Above all I believed in the court and its avowed purpose; to insure the safety and well being of the kids. I was wrong about everything. When I stood before the judge and tried to tell him these things I was rudely cut off in mid-sentence. I was told my attitude was bad. The judge said that unless my wife had sexually molested the kids he didn’t want to hear anymore. I was told his court was a rich man’s playground and I couldn’t afford to play there. I left, struggling with the fact that everything I thought was relevant to my kids’ safety and well being meant absolutely nothing to the court.

As my ordeal continued with the Alaska Court System my wife continued to slander and threaten me. She accused me of spousal abuse. She threatened to tell the court I had molested her daughter. She said it would be easy to get her daughter to go along with the lie. She told me she would rather see the boys dead or in foster care than with me. She laughed and asked, “Who do you think the court is going to believe?”

The restraining order in effect against her (forbidding any contact with me and the boys) made not the slightest difference. She would call at 3:00 A.M. to tell me that after she won I would never see the boys again. I had been ordered to pay for an attorney of her choice but she couldn’t find one to represent her. She tried several but they told her she would have to enter a drug rehabilitation program and get counseling before they could successfully represent her. She refused.

Apparently, all of this was lost on the judge. He ordered a guardian ad lidum, or GAL, to assess the case and prepare a report. That’s when I took the boys and left the state.

Why did I leave? By this time I knew that the judge, and by extension the court system, were even less rational than my wife. My wife at least didn’t pretend to sanity. I brought the boys to Maine and contacted the judge to tell him where we were. He ordered me back to court to explain why I shouldn’t be held in contempt for leaving the state.

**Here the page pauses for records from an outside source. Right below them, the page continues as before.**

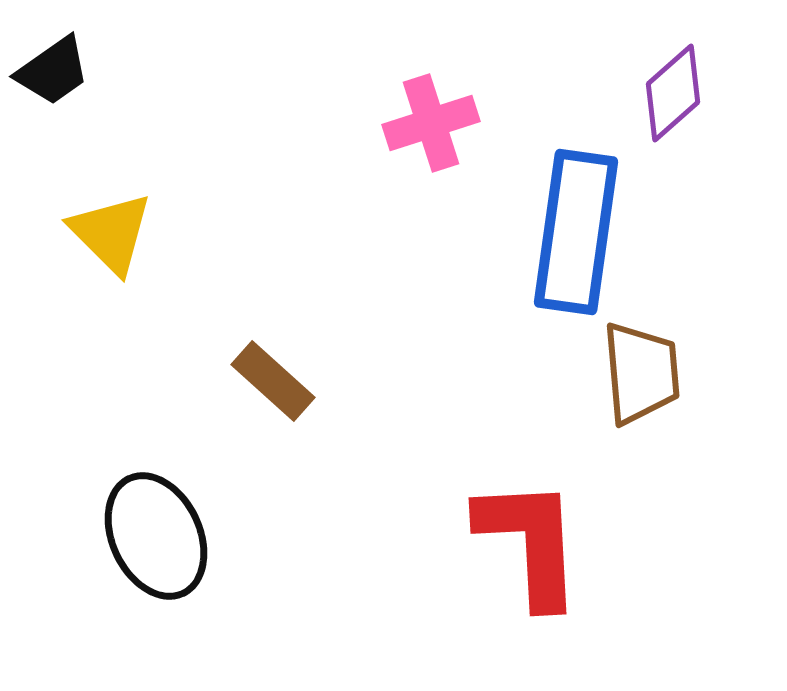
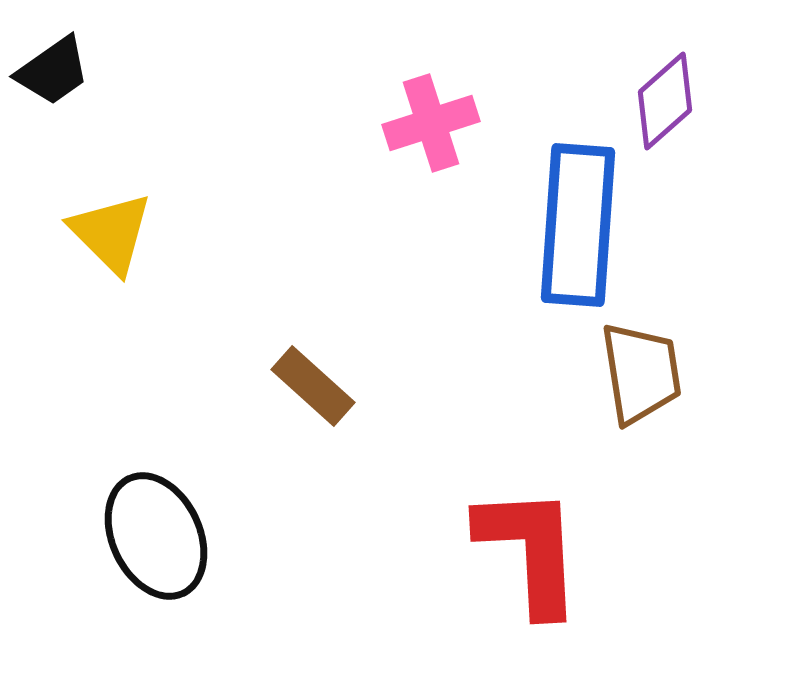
purple diamond: moved 8 px left, 8 px down
blue rectangle: moved 2 px right, 7 px up; rotated 4 degrees counterclockwise
brown trapezoid: rotated 4 degrees counterclockwise
brown rectangle: moved 40 px right, 5 px down
red L-shape: moved 8 px down
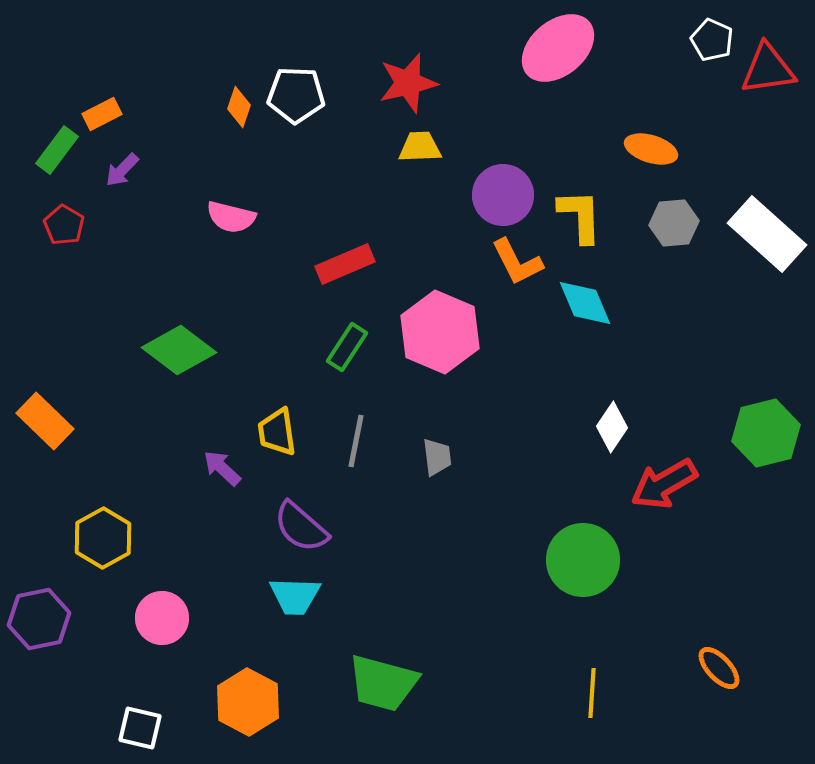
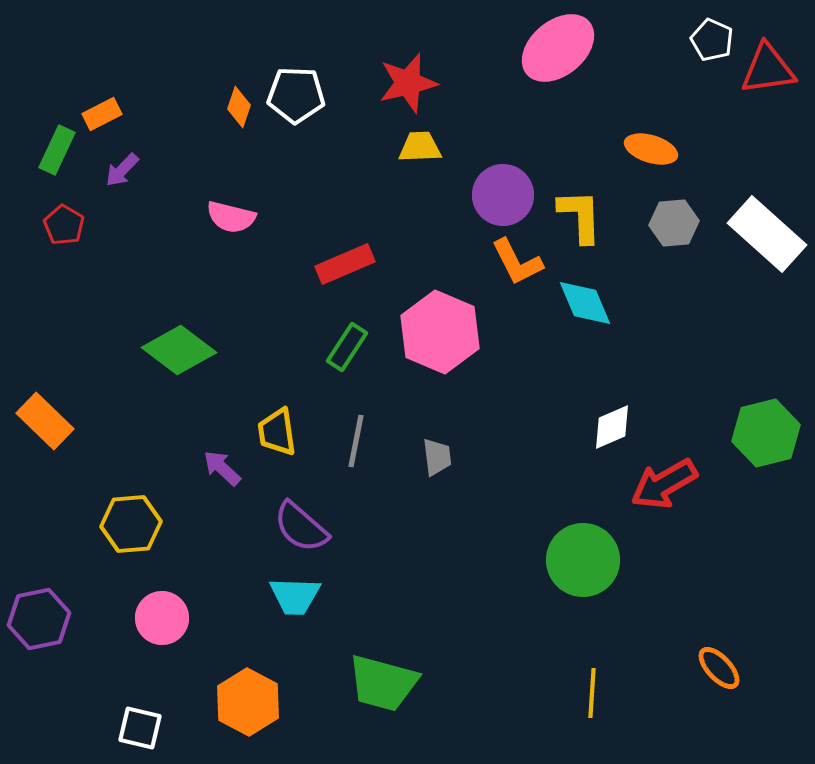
green rectangle at (57, 150): rotated 12 degrees counterclockwise
white diamond at (612, 427): rotated 33 degrees clockwise
yellow hexagon at (103, 538): moved 28 px right, 14 px up; rotated 24 degrees clockwise
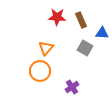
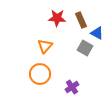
red star: moved 1 px down
blue triangle: moved 5 px left; rotated 24 degrees clockwise
orange triangle: moved 1 px left, 2 px up
orange circle: moved 3 px down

I was allowed to attend the hearing telephonically, and it was during this hearing that the judge experienced first hand my wife’s illness. She told him he ran a kangaroo court (true enough). She asked him who the Hell he thought he was, sitting up there in his “…silly robe. God? You think you’re God?” she screamed.

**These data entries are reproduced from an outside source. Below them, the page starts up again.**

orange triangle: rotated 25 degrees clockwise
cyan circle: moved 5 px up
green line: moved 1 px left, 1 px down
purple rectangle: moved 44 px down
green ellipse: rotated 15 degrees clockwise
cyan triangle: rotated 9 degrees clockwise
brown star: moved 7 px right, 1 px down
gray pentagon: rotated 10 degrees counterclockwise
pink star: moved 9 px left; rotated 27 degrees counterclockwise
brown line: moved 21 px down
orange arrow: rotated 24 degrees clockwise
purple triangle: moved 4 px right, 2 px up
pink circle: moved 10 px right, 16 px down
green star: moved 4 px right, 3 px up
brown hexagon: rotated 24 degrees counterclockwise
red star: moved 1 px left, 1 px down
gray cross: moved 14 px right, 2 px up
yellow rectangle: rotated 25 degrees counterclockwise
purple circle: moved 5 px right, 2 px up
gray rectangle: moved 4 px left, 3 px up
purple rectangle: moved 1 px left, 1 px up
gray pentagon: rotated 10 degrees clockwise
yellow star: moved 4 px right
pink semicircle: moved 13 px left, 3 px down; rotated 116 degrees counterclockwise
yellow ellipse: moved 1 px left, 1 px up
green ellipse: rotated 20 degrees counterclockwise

I heard a loud clatter and a sharp bang. This was the sound of the judge knocking over his microphone stand, and of his chair hitting the floor. The horrified clerk told me to hang up and call back later. I pressed the phone to my ear in a white knuckled grip and hung on.

The judge eventually composed himself and came back. He told my wife she needed help. He told her she had the attention span of a gnat. He told her she couldn’t string a coherent sentence together and he was excusing himself from the case.

If my mentally ill, drug crazed wife hadn’t verbally offended this egotistical and incompetent fraud of a judge, I would never have gotten custody. So much for what’s “in the best interest of the children.”

The court system called an old retired judge from pasture and I was awarded primary physical custody.

In 1997, when my ex’s daughter was 12 years old, the Department of Social Services removed her from her mother and placed her in foster care. Her mother had been trading her for drugs. The daughter became pregnant and after the baby was born, the two of them were allowed to move back in with mother. Go figure.


My ex has never paid one cent of child support, and she doesn’t call the boys or acknowledge their birthdays or Christmas.